### [THE TASK]
Up to and including the line with "Enten du reiser", restate the material below word for word, beginning with its first line.

### [DATA SECTION]
'''

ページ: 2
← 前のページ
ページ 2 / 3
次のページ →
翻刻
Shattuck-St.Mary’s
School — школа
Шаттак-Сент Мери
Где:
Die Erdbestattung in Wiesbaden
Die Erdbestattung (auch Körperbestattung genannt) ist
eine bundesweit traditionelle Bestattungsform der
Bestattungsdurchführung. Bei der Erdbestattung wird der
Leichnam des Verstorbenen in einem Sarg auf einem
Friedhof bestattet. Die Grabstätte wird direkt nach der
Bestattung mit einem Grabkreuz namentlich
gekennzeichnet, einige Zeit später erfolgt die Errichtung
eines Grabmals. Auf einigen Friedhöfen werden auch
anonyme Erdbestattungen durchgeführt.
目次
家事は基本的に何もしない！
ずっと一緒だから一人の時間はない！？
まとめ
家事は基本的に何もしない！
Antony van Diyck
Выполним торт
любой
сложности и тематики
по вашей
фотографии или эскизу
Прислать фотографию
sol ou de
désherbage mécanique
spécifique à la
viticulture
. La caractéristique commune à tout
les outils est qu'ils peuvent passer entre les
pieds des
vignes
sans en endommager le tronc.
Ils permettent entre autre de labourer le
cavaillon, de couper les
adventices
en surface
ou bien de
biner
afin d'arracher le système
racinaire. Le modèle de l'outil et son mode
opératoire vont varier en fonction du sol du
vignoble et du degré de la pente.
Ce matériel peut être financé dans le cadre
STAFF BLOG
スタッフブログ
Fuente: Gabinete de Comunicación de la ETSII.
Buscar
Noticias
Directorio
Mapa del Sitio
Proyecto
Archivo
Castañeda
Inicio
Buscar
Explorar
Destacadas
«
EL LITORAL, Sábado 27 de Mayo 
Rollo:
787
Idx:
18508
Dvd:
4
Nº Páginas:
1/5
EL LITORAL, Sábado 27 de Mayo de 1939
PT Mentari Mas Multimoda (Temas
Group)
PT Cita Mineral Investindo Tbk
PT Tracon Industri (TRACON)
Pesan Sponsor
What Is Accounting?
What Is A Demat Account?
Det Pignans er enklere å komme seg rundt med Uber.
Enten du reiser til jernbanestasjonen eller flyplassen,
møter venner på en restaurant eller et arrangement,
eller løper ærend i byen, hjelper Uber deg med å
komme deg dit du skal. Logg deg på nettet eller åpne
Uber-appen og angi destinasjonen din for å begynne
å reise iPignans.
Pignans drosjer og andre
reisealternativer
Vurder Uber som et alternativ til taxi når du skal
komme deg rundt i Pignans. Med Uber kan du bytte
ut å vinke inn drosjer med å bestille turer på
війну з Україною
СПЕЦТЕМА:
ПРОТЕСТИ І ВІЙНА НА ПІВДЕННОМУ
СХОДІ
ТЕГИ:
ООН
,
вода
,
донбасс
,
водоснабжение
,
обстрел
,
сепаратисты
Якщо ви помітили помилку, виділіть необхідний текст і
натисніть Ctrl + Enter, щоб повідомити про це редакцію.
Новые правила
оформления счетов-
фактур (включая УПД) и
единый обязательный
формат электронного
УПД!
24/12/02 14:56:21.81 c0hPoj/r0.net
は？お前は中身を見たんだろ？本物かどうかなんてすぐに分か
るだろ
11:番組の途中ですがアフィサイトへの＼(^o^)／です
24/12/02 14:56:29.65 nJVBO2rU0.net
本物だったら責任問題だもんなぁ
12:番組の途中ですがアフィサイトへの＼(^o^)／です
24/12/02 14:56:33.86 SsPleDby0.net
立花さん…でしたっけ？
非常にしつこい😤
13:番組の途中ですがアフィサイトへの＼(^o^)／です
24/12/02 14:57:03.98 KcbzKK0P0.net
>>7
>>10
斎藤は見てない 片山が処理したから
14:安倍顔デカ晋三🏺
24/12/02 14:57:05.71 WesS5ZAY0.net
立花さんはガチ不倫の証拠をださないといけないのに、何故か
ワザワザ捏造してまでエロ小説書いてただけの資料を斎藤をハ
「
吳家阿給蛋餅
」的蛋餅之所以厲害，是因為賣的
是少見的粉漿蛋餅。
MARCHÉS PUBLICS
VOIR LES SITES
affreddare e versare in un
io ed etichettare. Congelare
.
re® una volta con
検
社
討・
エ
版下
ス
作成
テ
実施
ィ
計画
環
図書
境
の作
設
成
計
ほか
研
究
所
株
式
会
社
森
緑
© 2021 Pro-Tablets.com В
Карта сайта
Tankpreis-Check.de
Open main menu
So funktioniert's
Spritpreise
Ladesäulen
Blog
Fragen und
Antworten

'''

### [ANSWER BELOW]
ページ: 2
← 前のページ
ページ 2 / 3
次のページ →
翻刻
Shattuck-St.Mary’s
School — школа
Шаттак-Сент Мери
Где:
Die Erdbestattung in Wiesbaden
Die Erdbestattung (auch Körperbestattung genannt) ist
eine bundesweit traditionelle Bestattungsform der
Bestattungsdurchführung. Bei der Erdbestattung wird der
Leichnam des Verstorbenen in einem Sarg auf einem
Friedhof bestattet. Die Grabstätte wird direkt nach der
Bestattung mit einem Grabkreuz namentlich
gekennzeichnet, einige Zeit später erfolgt die Errichtung
eines Grabmals. Auf einigen Friedhöfen werden auch
anonyme Erdbestattungen durchgeführt.
目次
家事は基本的に何もしない！
ずっと一緒だから一人の時間はない！？
まとめ
家事は基本的に何もしない！
Antony van Diyck
Выполним торт
любой
сложности и тематики
по вашей
фотографии или эскизу
Прислать фотографию
sol ou de
désherbage mécanique
spécifique à la
viticulture
. La caractéristique commune à tout
les outils est qu'ils peuvent passer entre les
pieds des
vignes
sans en endommager le tronc.
Ils permettent entre autre de labourer le
cavaillon, de couper les
adventices
en surface
ou bien de
biner
afin d'arracher le système
racinaire. Le modèle de l'outil et son mode
opératoire vont varier en fonction du sol du
vignoble et du degré de la pente.
Ce matériel peut être financé dans le cadre
STAFF BLOG
スタッフブログ
Fuente: Gabinete de Comunicación de la ETSII.
Buscar
Noticias
Directorio
Mapa del Sitio
Proyecto
Archivo
Castañeda
Inicio
Buscar
Explorar
Destacadas
«
EL LITORAL, Sábado 27 de Mayo 
Rollo:
787
Idx:
18508
Dvd:
4
Nº Páginas:
1/5
EL LITORAL, Sábado 27 de Mayo de 1939
PT Mentari Mas Multimoda (Temas
Group)
PT Cita Mineral Investindo Tbk
PT Tracon Industri (TRACON)
Pesan Sponsor
What Is Accounting?
What Is A Demat Account?
Det Pignans er enklere å komme seg rundt med Uber.
Enten du reiser til jernbanestasjonen eller flyplassen,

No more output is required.